My ‘ah-ha!’ moment for dynamic typing!

If there is anything that I’ve learned, it’s that there are some seriously smart, passionate, and motivated people at Microsoft. So, when I first started running into horrible code on the net using dynamic typing, I was confused. Why is Microsoft writing, and even promoting the idea of dynamic typing? I mean, we all know that in static programming languages, you should use static, strong-typing, so the compiler can enforce that for you, and so you get good intellisense. Yet, I kept seeing more and more Ruby fans coming to .NET, spreading the “loose-typing” dogma.

Earlier today Scott Gu was speaking on the LIDNUG webcast, and even he seems to be a fan of dynamic typing and the dynamic languages. So, that prompted me to see if I could find more (and better) information on the subject. Sure enough, I eventually ran across this video from PDC08, by the legendary Anders Hejlsberg:

The Future of C#
http://channel9.msdn.com/pdc2008/TL16/

Keep in mind this was during 2008, and he was just then talking about what was coming in .NET 4.0, which is now out. This session covers dynamic languages, optional and named parameters, and parallelism. The first :40 minutes or so go into a good amount of detail about why there is dynamic typing, and also goes into some good detail.

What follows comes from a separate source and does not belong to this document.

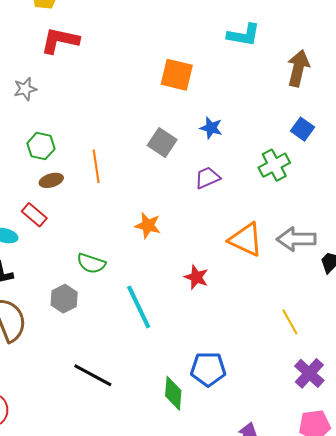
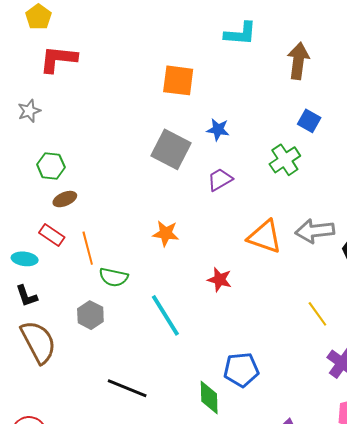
gray square: (162, 143) -> (171, 149), size x1.4
orange line: (96, 166) -> (88, 248), moved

To be clear, he doesn’t talk about the wisdom of dynamic languages who use dynamic types for everything – but instead he’s talking about C#’s ability to support dynamic types (types that aren’t checked at compile-time, and instead just “trust” things will be right at run-time.

In short, here’s what I took away from this:

  • Dynamic typing was added to C#, because .NET languages are ultimately becoming a melting pot of static typing, dynamic typing, and functional programming. So this is just a new feature to make C# more useful for the times when you need this sort of functionality. The ultimate goal would be that you could write your application using static techniques, but you could easily add dynamic or functional programming elements seamlessly, because the language would support that.
  • There are things you can do with .NET that I had no idea that you could do – like interact with Javascript, right from .NET code (and I’m not talking about RegisterScriptBlock() or Response.Write() either – and you can run and call Ruby or Python functions, from inside of .NET code. THIS is what dynamic typing was really meant for. It’s to make interacting with disparate technologies (programming languages) far easier to do. So, I gather that my instinct was right – people using “dynamic” and “var” all over the place, are really not using those identifiers appropriately, but I now understand what the appropriate places are, to use these things.

Anyhow, this shed a whole new light on this topic. The video is around 70: minutes or so, but is pretty good!!